Whilst well intentioned, since the adoption of the ELTIF regime only around 28 ELTIFs have been established with a low asset base of less than €2 billion.
On 19 October 2020, the European Commission (the Commission) launched a consultation on the ELTIF Regulation, which will close in January 2021. The preliminary feedback from the Commission's Inception Impact Assessment (theIIA) on the ELTIF Regulation raised three main focus areas:
- removing limitations on the supply side by improving the fund structuring and eligible assets related aspects of the ELTIF framework, with stakeholders calling for the inclusion of other asset types and investments in a wider range of funds;
- reducing the demand side barriers to investment (with a focus on retail investors, including the limited redemption rights, but also the institutional investor base); and
- introduction of incentives by member states to promote ELTIF investment, such as tax reliefs.
There have also been calls for the revised ELTIF regime to place stronger emphasis on environmental, social and governance (ESG) policies. It will be interesting to see how the strong ESG agenda is reflected in the improved ELTIF Regulation.
We await to see what developments will be made to the ELTIF Regulation but, as these will take place after the UK's withdrawal from the EU, the UK will have to make decisions as to how far to adopt those changes in its own equivalent regime, or whether any improvements the UK makes will serve to distinguish it from the EU regime.
The UK's Long-Term Investment Funds (Amendment) (EU Exit) Regulations 2019 (the LTIF Regulations) will come into force at the end of the transition period and will only apply to UK AIFMs and funds established in the UK, its purpose being to amend the ELTIF Regulation to ensure that it functions post Brexit.

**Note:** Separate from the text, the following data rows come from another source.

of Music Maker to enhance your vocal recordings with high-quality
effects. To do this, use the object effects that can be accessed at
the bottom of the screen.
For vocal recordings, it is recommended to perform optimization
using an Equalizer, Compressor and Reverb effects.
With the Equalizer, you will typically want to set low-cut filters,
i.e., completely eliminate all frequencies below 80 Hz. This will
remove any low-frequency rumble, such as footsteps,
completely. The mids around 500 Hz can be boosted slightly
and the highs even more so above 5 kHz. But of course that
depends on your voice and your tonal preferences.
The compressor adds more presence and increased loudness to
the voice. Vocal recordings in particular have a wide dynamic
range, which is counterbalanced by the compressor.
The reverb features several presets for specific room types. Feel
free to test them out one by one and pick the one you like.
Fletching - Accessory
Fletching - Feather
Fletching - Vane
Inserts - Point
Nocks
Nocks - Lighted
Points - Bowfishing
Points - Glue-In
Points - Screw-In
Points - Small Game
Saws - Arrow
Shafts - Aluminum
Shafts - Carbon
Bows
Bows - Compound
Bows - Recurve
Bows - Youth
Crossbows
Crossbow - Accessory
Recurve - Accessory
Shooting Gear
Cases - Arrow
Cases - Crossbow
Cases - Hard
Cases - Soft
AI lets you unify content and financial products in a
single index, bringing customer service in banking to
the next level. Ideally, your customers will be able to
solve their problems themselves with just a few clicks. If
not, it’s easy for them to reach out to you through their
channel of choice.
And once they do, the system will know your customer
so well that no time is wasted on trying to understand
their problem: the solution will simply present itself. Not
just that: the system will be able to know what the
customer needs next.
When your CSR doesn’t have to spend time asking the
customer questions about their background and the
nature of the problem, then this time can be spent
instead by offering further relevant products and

Key points to note are that the LTIF will lose the benefit of the EU marketing passport that forms part of the ELTIF regime, and the LTIF Regulations remove provisions relating to co-operation and information sharing by UK supervisors with EU authorities as this was considered inappropriate with the UK not being a part of the single market. Furthermore, the LTIF will maintain the existing investment rules in the ELTIF regime, meaning that investments in EEA member states and investments in the rest of the world are distinguished, with EEA assets being given preferential treatment in certain circumstances.
Whilst the LTIF Regulations largely mirror the ELTIF Regulation at present, the UK government will soon publish a consultation on reforming the UK's funds regime to enhance the UK's attractiveness for the asset management sector. It is hoped that improvements in the LTIF Regulations will be included in this reform agenda.

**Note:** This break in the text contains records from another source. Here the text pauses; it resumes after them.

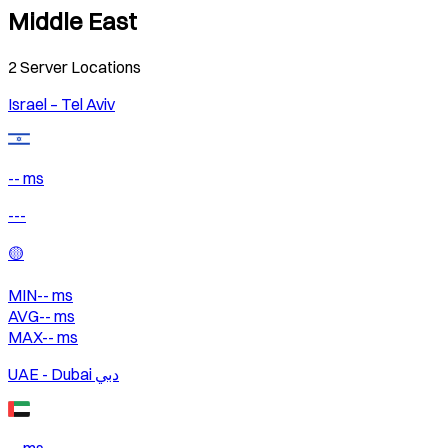
Middle East
2
Server Locations
Israel – Tel Aviv
-- ms
---
🟡
MIN
--
ms
AVG
--
ms
MAX
--
ms
UAE - Dubai دبي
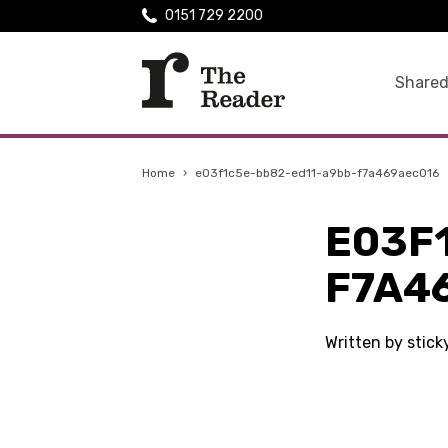
0151 729 2200
Shared
Home
›
e03f1c5e-bb82-ed11-a9bb-f7a469aec016
E03F
F7A4
Written by stic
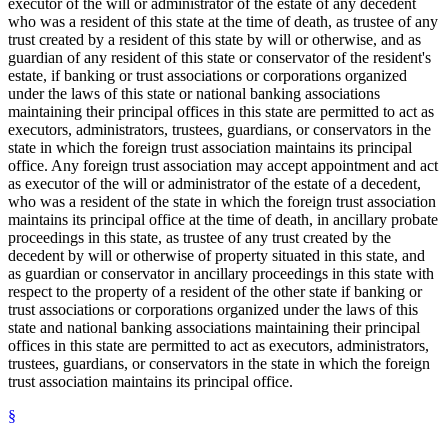
executor of the will or administrator of the estate of any decedent
who was a resident of this state at the time of death, as trustee of any
trust created by a resident of this state by will or otherwise, and as
guardian of any resident of this state or conservator of the resident's
estate, if banking or trust associations or corporations organized
under the laws of this state or national banking associations
maintaining their principal offices in this state are permitted to act as
executors, administrators, trustees, guardians, or conservators in the
state in which the foreign trust association maintains its principal
office. Any foreign trust association may accept appointment and act
as executor of the will or administrator of the estate of a decedent,
who was a resident of the state in which the foreign trust association
maintains its principal office at the time of death, in ancillary probate
proceedings in this state, as trustee of any trust created by the
decedent by will or otherwise of property situated in this state, and
as guardian or conservator in ancillary proceedings in this state with
respect to the property of a resident of the other state if banking or
trust associations or corporations organized under the laws of this
state and national banking associations maintaining their principal
offices in this state are permitted to act as executors, administrators,
trustees, guardians, or conservators in the state in which the foreign
trust association maintains its principal office.
§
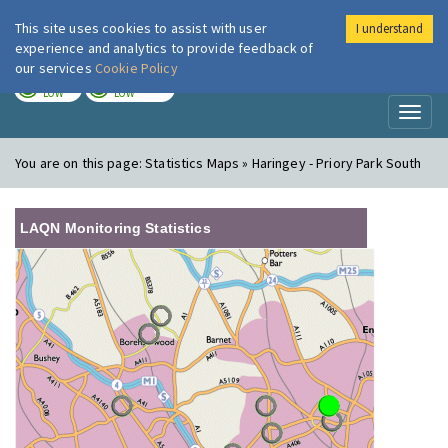
This site uses cookies to assist with user
I understand
London Air
Im
experience and analytics to provide feedback of
our services
Cookie Policy
TODAY
TOMORROW
LOW
LOW
Toggl
naviga
You are on this page:
Statistics Maps » Haringey - Priory Park South
LAQN Monitoring Statistics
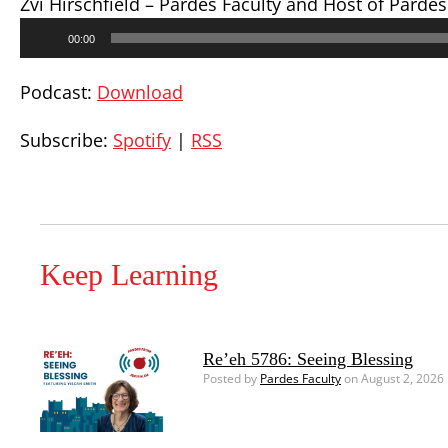
Zvi Hirschfield – Pardes Faculty and Host of Parde
Audio
00:00
Player
Podcast:
Download
Subscribe:
Spotify
|
RSS
Keep Learning
Re’eh 5786: Seeing Blessing
Posted by
Pardes Faculty
on August 2, 2026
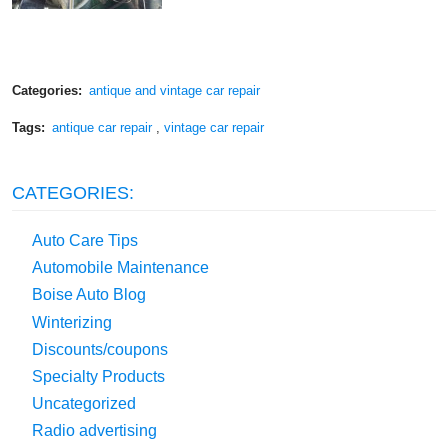
Categories:
antique and vintage car repair
Tags:
antique car repair
,
vintage car repair
CATEGORIES:
Auto Care Tips
Automobile Maintenance
Boise Auto Blog
Winterizing
Discounts/coupons
Specialty Products
Uncategorized
Radio advertising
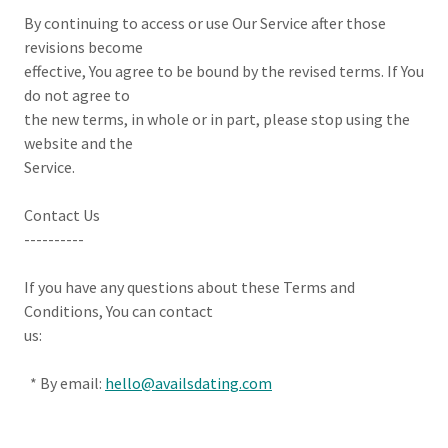
By continuing to access or use Our Service after those
revisions become
effective, You agree to be bound by the revised terms. If You
do not agree to
the new terms, in whole or in part, please stop using the
website and the
Service.
Contact Us
----------
If you have any questions about these Terms and
Conditions, You can contact
us:
* By email:
hello@availsdating.com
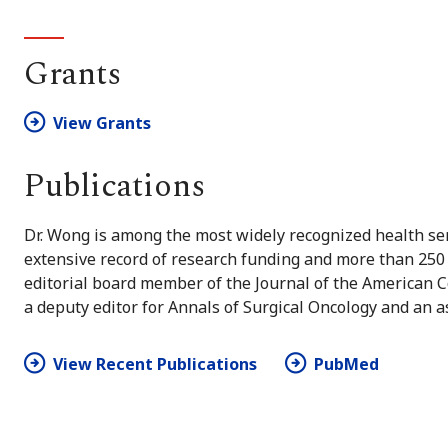
Grants
View Grants
Publications
Dr. Wong is among the most widely recognized health ser
extensive record of research funding and more than 250 
editorial board member of the Journal of the American C
a deputy editor for Annals of Surgical Oncology and an as
View Recent Publications
PubMed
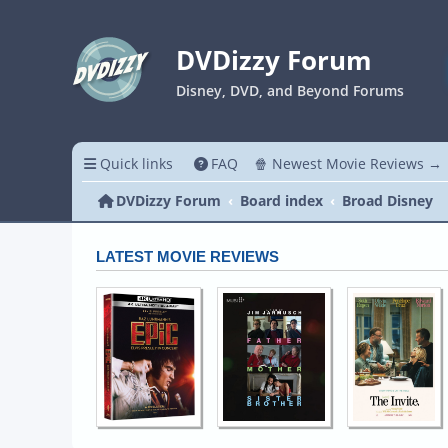
DVDizzy Forum
Disney, DVD, and Beyond Forums
Quick links
FAQ
🍿 Newest Movie Reviews →
DVDizzy Forum
Board index
Broad Disney
LATEST MOVIE REVIEWS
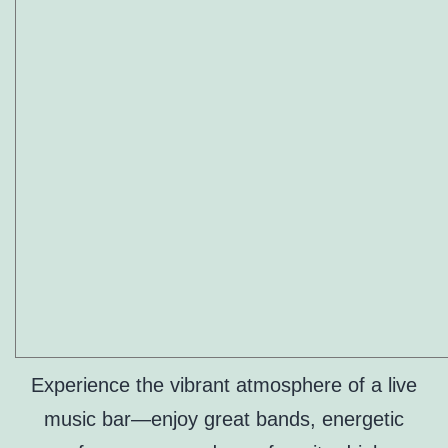
Experience the vibrant atmosphere of a live
music bar—enjoy great bands, energetic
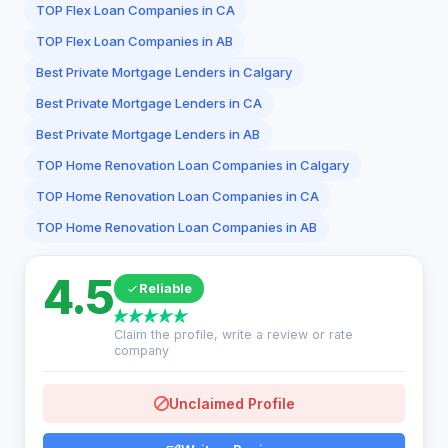
TOP Flex Loan Companies in CA
TOP Flex Loan Companies in AB
Best Private Mortgage Lenders in Calgary
Best Private Mortgage Lenders in CA
Best Private Mortgage Lenders in AB
TOP Home Renovation Loan Companies in Calgary
TOP Home Renovation Loan Companies in CA
TOP Home Renovation Loan Companies in AB
4.5
Reliable
Claim the profile, write a review or rate
company
Unclaimed Profile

Additionally, in light of the recent regulatory and media scrutiny on open-ended funds investing in illiquid assets following high-profile fund suspensions, a successful LTIF regime could provide retail investors with a welcome closed-ended alternative.
We await with interest the UK's response to the conclusions of the current ELTIF review and whether in its own review of the LTIF regime it proactively seeks to respond to some of the criticism of the current structure from stakeholders. It is clear that the UK, as the end of the Brexit transition period approaches, is seeking to balance the desire to achieve continuity for market participants with the opportunity Brexit gives for the UK to promote its investment management sector and its own agenda. A successful long-term investment fund, focused on sustainable growth in the UK (and EU) economy, allowing retail investors to participate in these investments, is a big prize.